(Transcribed page contents)
--- START ---

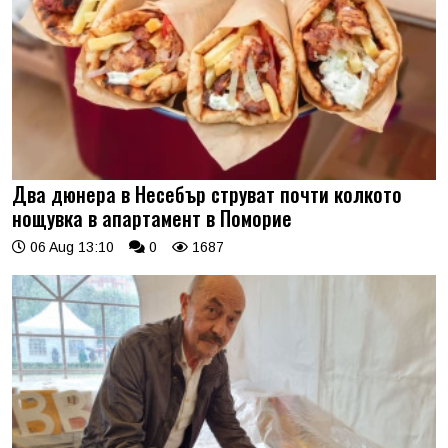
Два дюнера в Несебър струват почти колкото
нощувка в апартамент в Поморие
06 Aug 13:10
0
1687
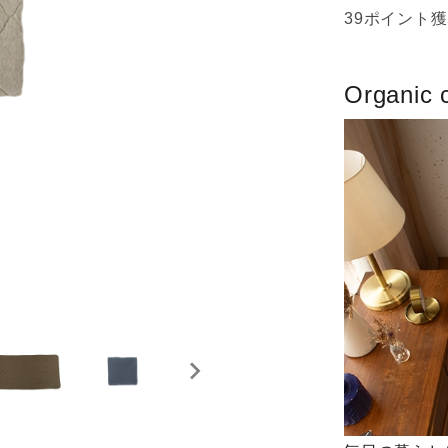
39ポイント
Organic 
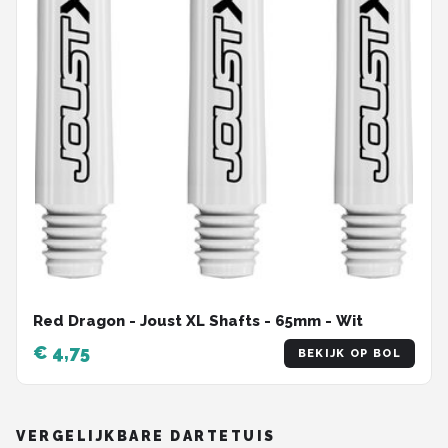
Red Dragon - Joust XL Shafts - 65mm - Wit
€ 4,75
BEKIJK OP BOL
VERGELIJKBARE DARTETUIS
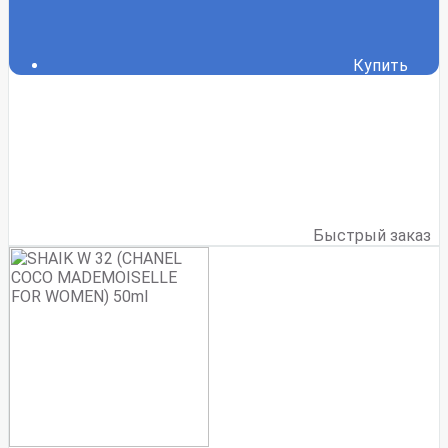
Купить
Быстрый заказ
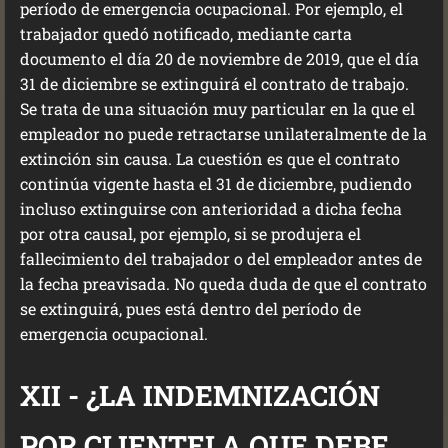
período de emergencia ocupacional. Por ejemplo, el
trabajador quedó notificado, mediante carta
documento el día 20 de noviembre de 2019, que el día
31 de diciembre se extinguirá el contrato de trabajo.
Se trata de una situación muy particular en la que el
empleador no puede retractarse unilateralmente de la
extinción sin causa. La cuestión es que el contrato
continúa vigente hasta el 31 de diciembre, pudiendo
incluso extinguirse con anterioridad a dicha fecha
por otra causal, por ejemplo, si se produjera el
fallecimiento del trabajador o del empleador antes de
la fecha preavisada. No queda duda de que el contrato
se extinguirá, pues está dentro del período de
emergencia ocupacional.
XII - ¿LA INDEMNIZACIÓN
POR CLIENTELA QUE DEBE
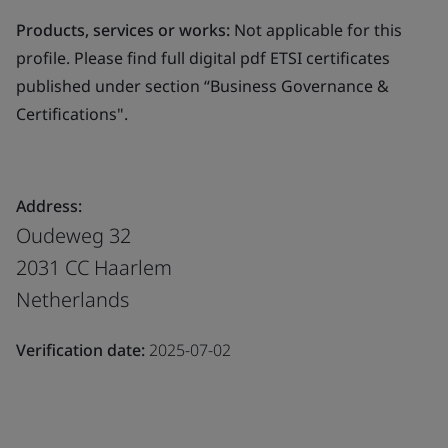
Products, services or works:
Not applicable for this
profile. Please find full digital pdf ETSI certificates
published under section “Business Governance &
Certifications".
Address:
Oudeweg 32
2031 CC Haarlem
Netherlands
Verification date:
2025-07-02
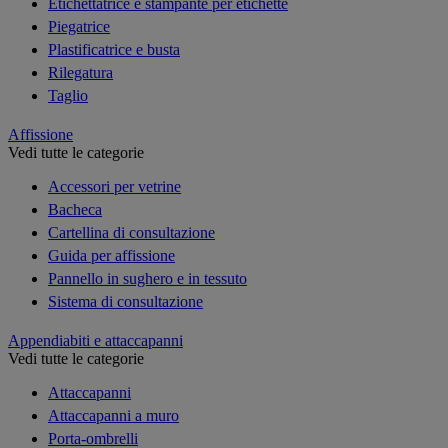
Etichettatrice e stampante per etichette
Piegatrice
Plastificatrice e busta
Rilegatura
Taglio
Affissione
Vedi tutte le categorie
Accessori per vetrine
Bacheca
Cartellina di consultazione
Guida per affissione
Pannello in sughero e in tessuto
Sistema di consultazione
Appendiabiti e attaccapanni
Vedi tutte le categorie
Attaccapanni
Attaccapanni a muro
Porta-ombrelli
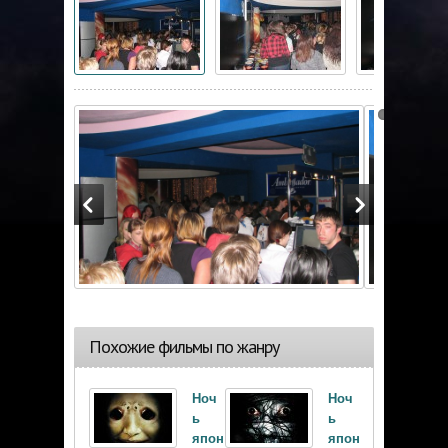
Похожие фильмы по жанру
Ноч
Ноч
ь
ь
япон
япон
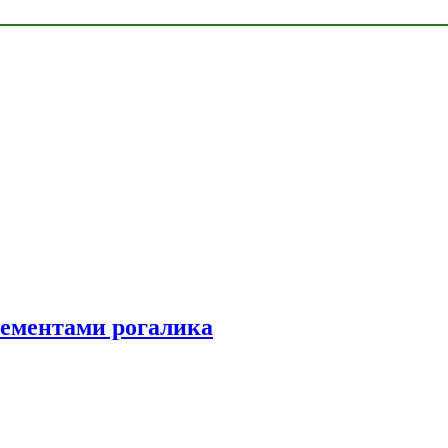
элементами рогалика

--- END ---

● ABOUT THIS EXERCISE
Each line that holds the word "consultazione" should be extracted from the records.

● TASK ANSWER
Cartellina di consultazione
Sistema di consultazione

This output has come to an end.